A charming and genuinely funny film which showcases the genuine talents of Colin Firth and Geoffrey Rush. Firth in particular has slowly being building himself a catalogue of fantastic leading performances and whilst his performance in this as Prince Albert doesn't feel as nuanced as his role in A Single Man it's still a captivating central performance. He's helped a lot by assured direction from Tom Hooper and great supporting turns by Helena Bonham-Carter (delivering the most interesting work she's done in a decade), Guy Pierce, Michael Gambon and Derek Jacobi. The film's secret weapon however is Rush who never overshadows Firth but provides a fantastic counterpoint to the lead performance.
Just a fantastic farce. A delightful madcap comedy which focuses on a somewhat jaded publisher. Every Wednesday he and his friends hold an idiot dinner in which they bring the stupidest person they can find to be mocked. Having found what he believes to be the prize idiot of all he invites him to his home and then watches as his life slowly unravels. Blessed with a kind heart the idiot tries to help as best he can and each attempt to help exacerbates an already out of control situation.
Holds up better than I expected it to, but it's still kind of not great. Dolph Lungdren makes the film work, but in reality it's an action movie with kind of insubstantial action. One of the best surprises is Ally Walker who is a lot of fun as the main romantic interest.
The first film was a genuine surprise. I was expecting crap and I got greatness. This is just depressing and inert. Even Walken seems to not really care. It just feels like it has no style or sense of itself.
Genuinely fascinating. Werner Herzog travels to an island recently evacuated due to an upcoming volcanic eruption. His roving camera catches a deserted town and a sea full of dead snakes. The footage is haunting and Herzog's historical research on a similar subject is intriguing but it feels more like an exercise than a fully formed film.
There's a moment close to the start of this documentary which switches its tone from a standard documentary to an almost perfect representation of Werner Herzog as a documentary maker.

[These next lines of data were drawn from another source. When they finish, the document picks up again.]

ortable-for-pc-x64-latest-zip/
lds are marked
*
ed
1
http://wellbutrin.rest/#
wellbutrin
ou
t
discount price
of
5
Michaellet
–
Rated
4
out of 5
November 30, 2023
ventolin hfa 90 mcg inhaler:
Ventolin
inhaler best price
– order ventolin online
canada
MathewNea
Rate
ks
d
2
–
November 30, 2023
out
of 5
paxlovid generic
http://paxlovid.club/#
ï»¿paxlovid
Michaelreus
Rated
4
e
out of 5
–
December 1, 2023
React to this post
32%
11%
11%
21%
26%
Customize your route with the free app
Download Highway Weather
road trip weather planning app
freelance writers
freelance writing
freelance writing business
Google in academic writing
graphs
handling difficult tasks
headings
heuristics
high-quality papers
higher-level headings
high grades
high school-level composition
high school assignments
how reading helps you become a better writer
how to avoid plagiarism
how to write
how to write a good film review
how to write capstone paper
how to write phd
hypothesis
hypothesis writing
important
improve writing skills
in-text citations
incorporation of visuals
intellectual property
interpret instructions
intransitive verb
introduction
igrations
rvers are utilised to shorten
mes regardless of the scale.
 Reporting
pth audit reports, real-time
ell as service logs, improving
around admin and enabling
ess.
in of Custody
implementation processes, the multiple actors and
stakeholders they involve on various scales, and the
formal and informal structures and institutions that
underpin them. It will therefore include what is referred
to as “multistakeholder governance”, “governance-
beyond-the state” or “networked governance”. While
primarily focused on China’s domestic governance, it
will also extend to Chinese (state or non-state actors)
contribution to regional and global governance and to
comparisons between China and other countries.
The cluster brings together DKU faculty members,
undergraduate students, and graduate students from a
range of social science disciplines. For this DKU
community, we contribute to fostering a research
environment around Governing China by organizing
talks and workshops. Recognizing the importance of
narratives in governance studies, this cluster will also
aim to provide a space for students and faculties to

Starting with a brief montage about the birth of manned flight and the death of Zeppelins the documentary quickly cuts into the lab of a British inventor named Graham Dorrington. Dorrington gives us a tour around the lab, his energy infectious like a children's TV presenter as he takes us through experiments designed to test his prototype flying machine. Dorrington stops his preamble and beams into the camera waiting for a cut, Herzog keeps filming and asks about two missing fingers on Dorrington's hand. Dorrington explains about an accident when he was a boy with a rocket and is obviously flustered, finally saying "and that's why I can't be an astronaut" his eyes wide with fear and apprehension.

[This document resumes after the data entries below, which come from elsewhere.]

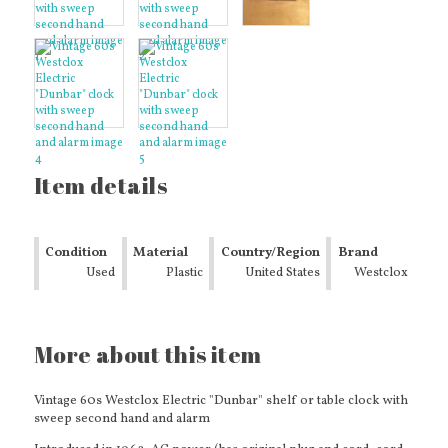
Item details
Condition
Material
Country/Region
Brand
Used
Plastic
of
United States
Westclox
Manufacture
More about this item
Vintage 60s Westclox Electric "Dunbar" shelf or table clock with
sweep second hand and alarm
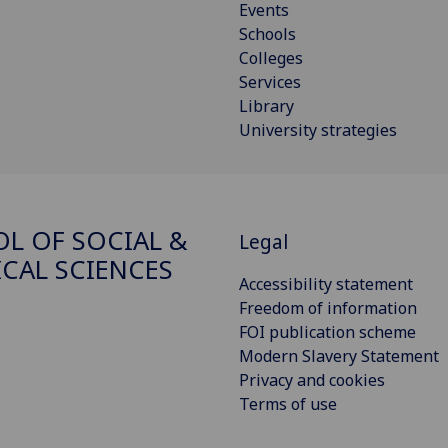
Events
Schools
Colleges
Services
Library
University strategies
L OF SOCIAL &
Legal
ICAL SCIENCES
Accessibility statement
Freedom of information
FOI publication scheme
Modern Slavery Statement
Privacy and cookies
Terms of use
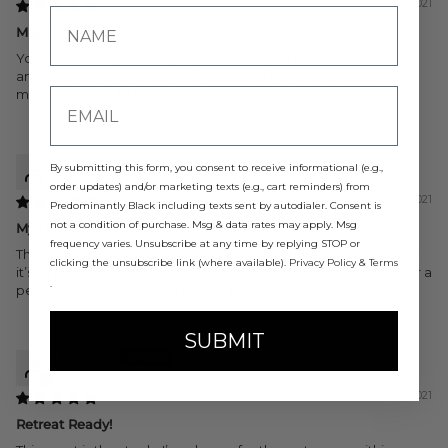
08/13/2021
Might be my favorite
You can never go wrong with this one. You can burn this
anytime. I always get compliments and have purchased two
more than should be arriving soon.
Megan
By submitting this form, you consent to receive informational (e.g.,
order updates) and/or marketing texts (e.g., cart reminders) from
05/15/2021
Predominantly Black including texts sent by autodialer. Consent is
not a condition of purchase. Msg & data rates may apply. Msg
My favorite
frequency varies. Unsubscribe at any time by replying STOP or
The almond in this KILLSSSS ME. it’s my favorite scent ever and
clicking the unsubscribe link (where available).
Privacy Policy
&
Terms
it’s so perfectly mixed into this candle. Just a perfect candle for a
.
perfect girl (insert crown) lol but actually get it!
SUBMIT
Treasure
05/15/2021
Retreat Ready!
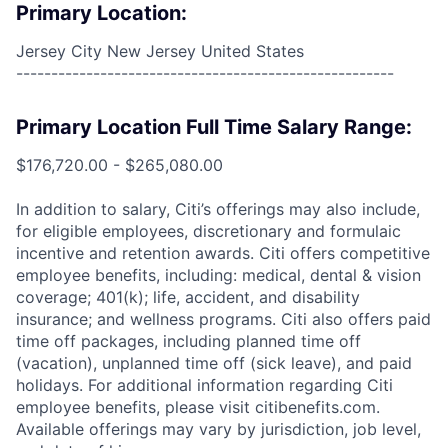
Primary Location:
Jersey City New Jersey United States
------------------------------------------------------
Primary Location Full Time Salary Range:
$176,720.00 - $265,080.00
In addition to salary, Citi’s offerings may also include,
for eligible employees, discretionary and formulaic
incentive and retention awards. Citi offers competitive
employee benefits, including: medical, dental & vision
coverage; 401(k); life, accident, and disability
insurance; and wellness programs. Citi also offers paid
time off packages, including planned time off
(vacation), unplanned time off (sick leave), and paid
holidays. For additional information regarding Citi
employee benefits, please visit citibenefits.com.
Available offerings may vary by jurisdiction, job level,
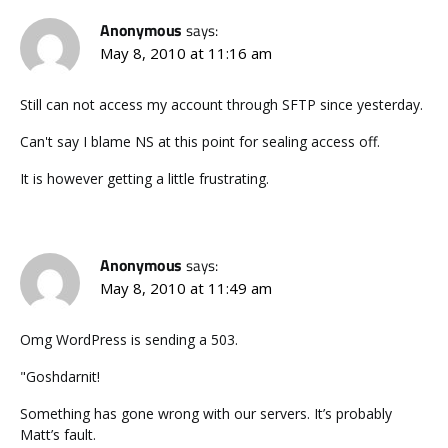
Anonymous
says:
May 8, 2010 at 11:16 am
Still can not access my account through SFTP since yesterday.
Can't say I blame NS at this point for sealing access off.
It is however getting a little frustrating.
Anonymous
says:
May 8, 2010 at 11:49 am
Omg WordPress is sending a 503.
"Goshdarnit!
Something has gone wrong with our servers. It’s probably
Matt’s fault.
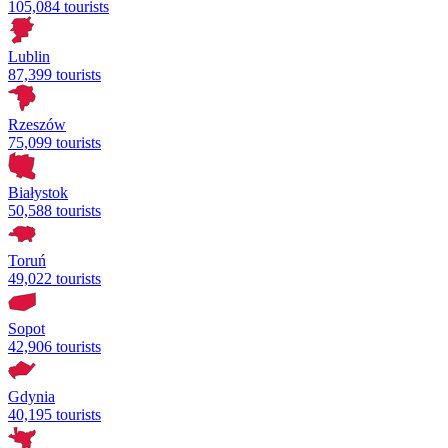
105,084 tourists
Lublin
87,399 tourists
Rzeszów
75,099 tourists
Białystok
50,588 tourists
Toruń
49,022 tourists
Sopot
42,906 tourists
Gdynia
40,195 tourists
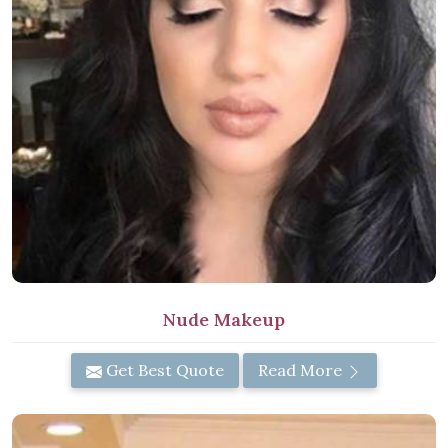
Nude Makeup
Get Best Quote
Read More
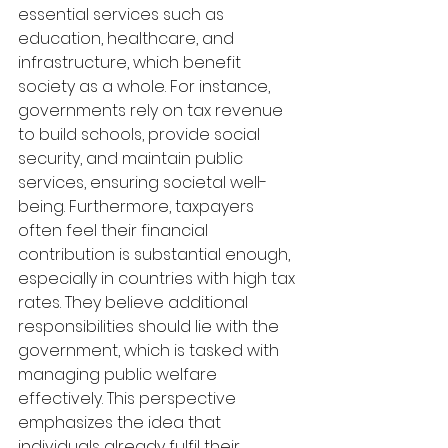
essential services such as 
education, healthcare, and 
infrastructure, which benefit 
society as a whole. For instance, 
governments rely on tax revenue 
to build schools, provide social 
security, and maintain public 
services, ensuring societal well-
being. Furthermore, taxpayers 
often feel their financial 
contribution is substantial enough, 
especially in countries with high tax 
rates. They believe additional 
responsibilities should lie with the 
government, which is tasked with 
managing public welfare 
effectively. This perspective 
emphasizes the idea that 
individuals already fulfil their 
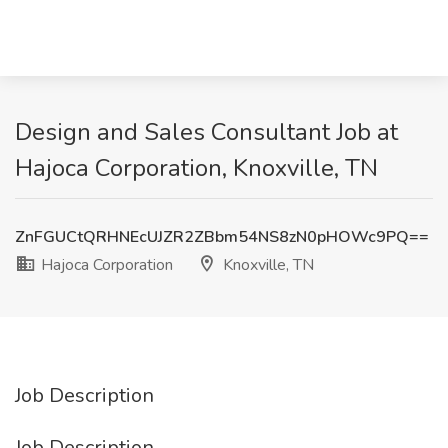
Design and Sales Consultant Job at
Hajoca Corporation, Knoxville, TN
ZnFGUCtQRHNEcUJZR2ZBbm54NS8zN0pHOWc9PQ==
Hajoca Corporation
Knoxville, TN
Job Description
Job Description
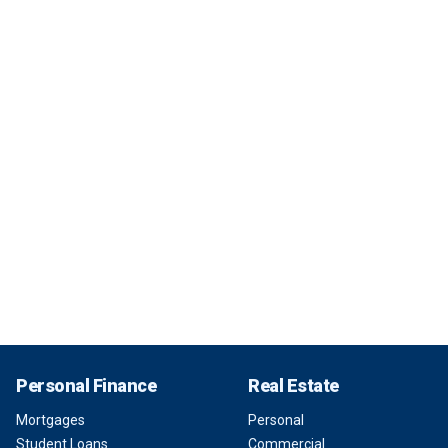
Personal Finance
Real Estate
Mortgages
Personal
Student Loans
Commercial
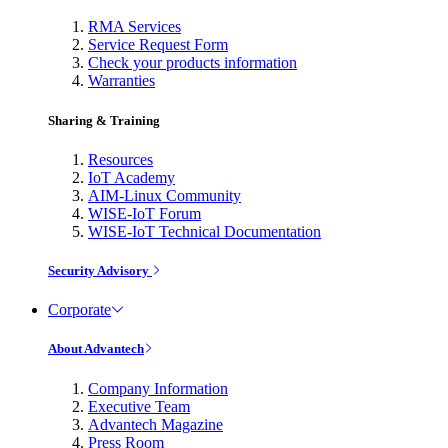
RMA Services
Service Request Form
Check your products information
Warranties
Sharing & Training
Resources
IoT Academy
AIM-Linux Community
WISE-IoT Forum
WISE-IoT Technical Documentation
Security Advisory
Corporate
About Advantech
Company Information
Executive Team
Advantech Magazine
Press Room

That gets to the heart of The White Diamond which is one part a documentary about an attempt to fly a prototype air ship across the canopies of an African jungle and one part examination of a man who is haunted by past mistakes. There's an ethereal quality to Dorrington at times and Herzog knows exactly when to push his subject and exactly when to allow his camera to rove elsewhere. Capturing the characters who make up the local populace to better flesh out the feel of the film. Like Grizzly Man and the majority of Herzog's fictional work this film is largely about obsession and about the loss of sight of a man on a mission, Dorrington almost oblivious to the stories that Herzog keeps finding around them.

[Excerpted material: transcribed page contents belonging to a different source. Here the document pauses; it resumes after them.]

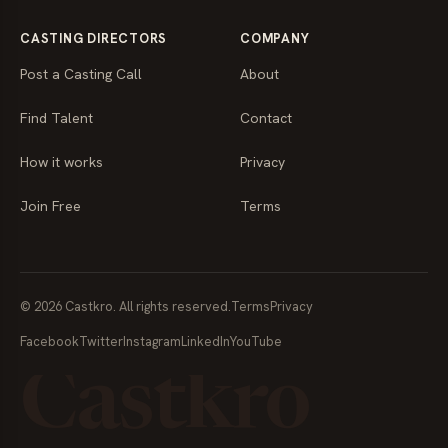
CASTING DIRECTORS
COMPANY
Post a Casting Call
About
Find Talent
Contact
How it works
Privacy
Join Free
Terms
© 2026 Castkro. All rights reserved.
Terms
Privacy
Facebook
Twitter
Instagram
LinkedIn
YouTube
Castkro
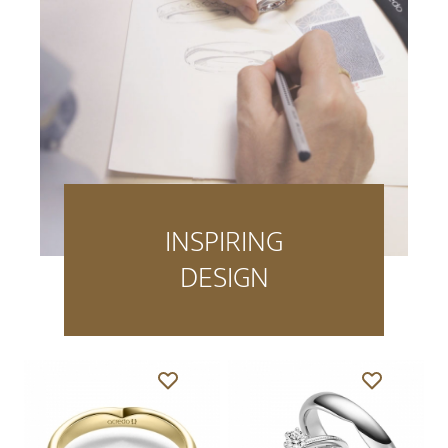
INSPIRING
DESIGN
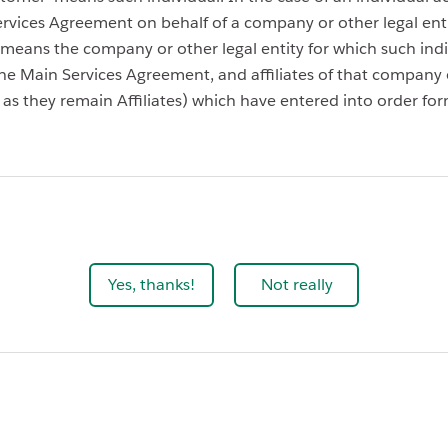
rvices Agreement on behalf of a company or other legal enti
means the company or other legal entity for which such indiv
he Main Services Agreement, and affiliates of that company 
g as they remain Affiliates) which have entered into order for
Yes, thanks!
Not really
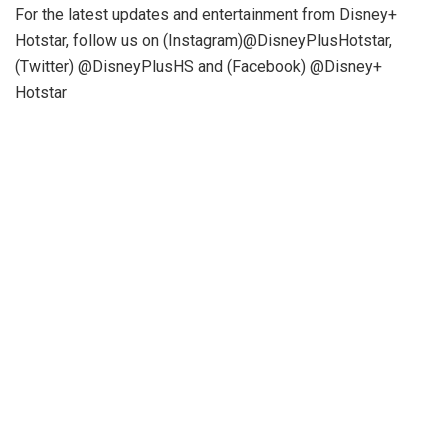
For the latest updates and entertainment from Disney+
Hotstar, follow us on (Instagram)@DisneyPlusHotstar,
(Twitter) @DisneyPlusHS and (Facebook) @Disney+
Hotstar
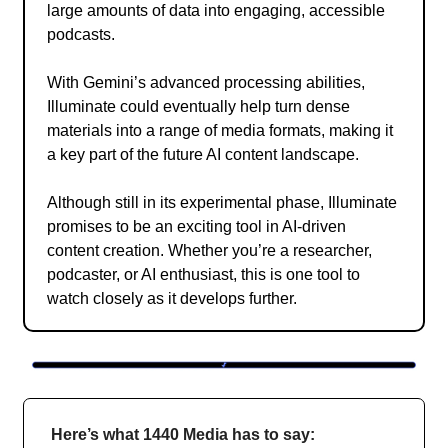
large amounts of data into engaging, accessible
podcasts.
With Gemini’s advanced processing abilities,
Illuminate could eventually help turn dense
materials into a range of media formats, making it
a key part of the future AI content landscape.
Although still in its experimental phase, Illuminate
promises to be an exciting tool in AI-driven
content creation. Whether you’re a researcher,
podcaster, or AI enthusiast, this is one tool to
watch closely as it develops further.
Here’s what 1440 Media has to say:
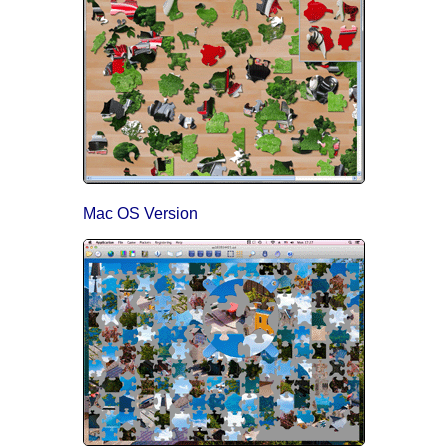
Mac OS Version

Just an amazing experience and a fantastic showcase for the particular talents of John Ford and John Wayne. John Wayne is perfect as the man almost out of time, hardened and resolved to a point that clashes with his younger companions idealism. John Ford shoots the film with an understated humanity, playing out scenes which could be melodramatic with restraint and allowing humour and pathos to swell naturally from his script.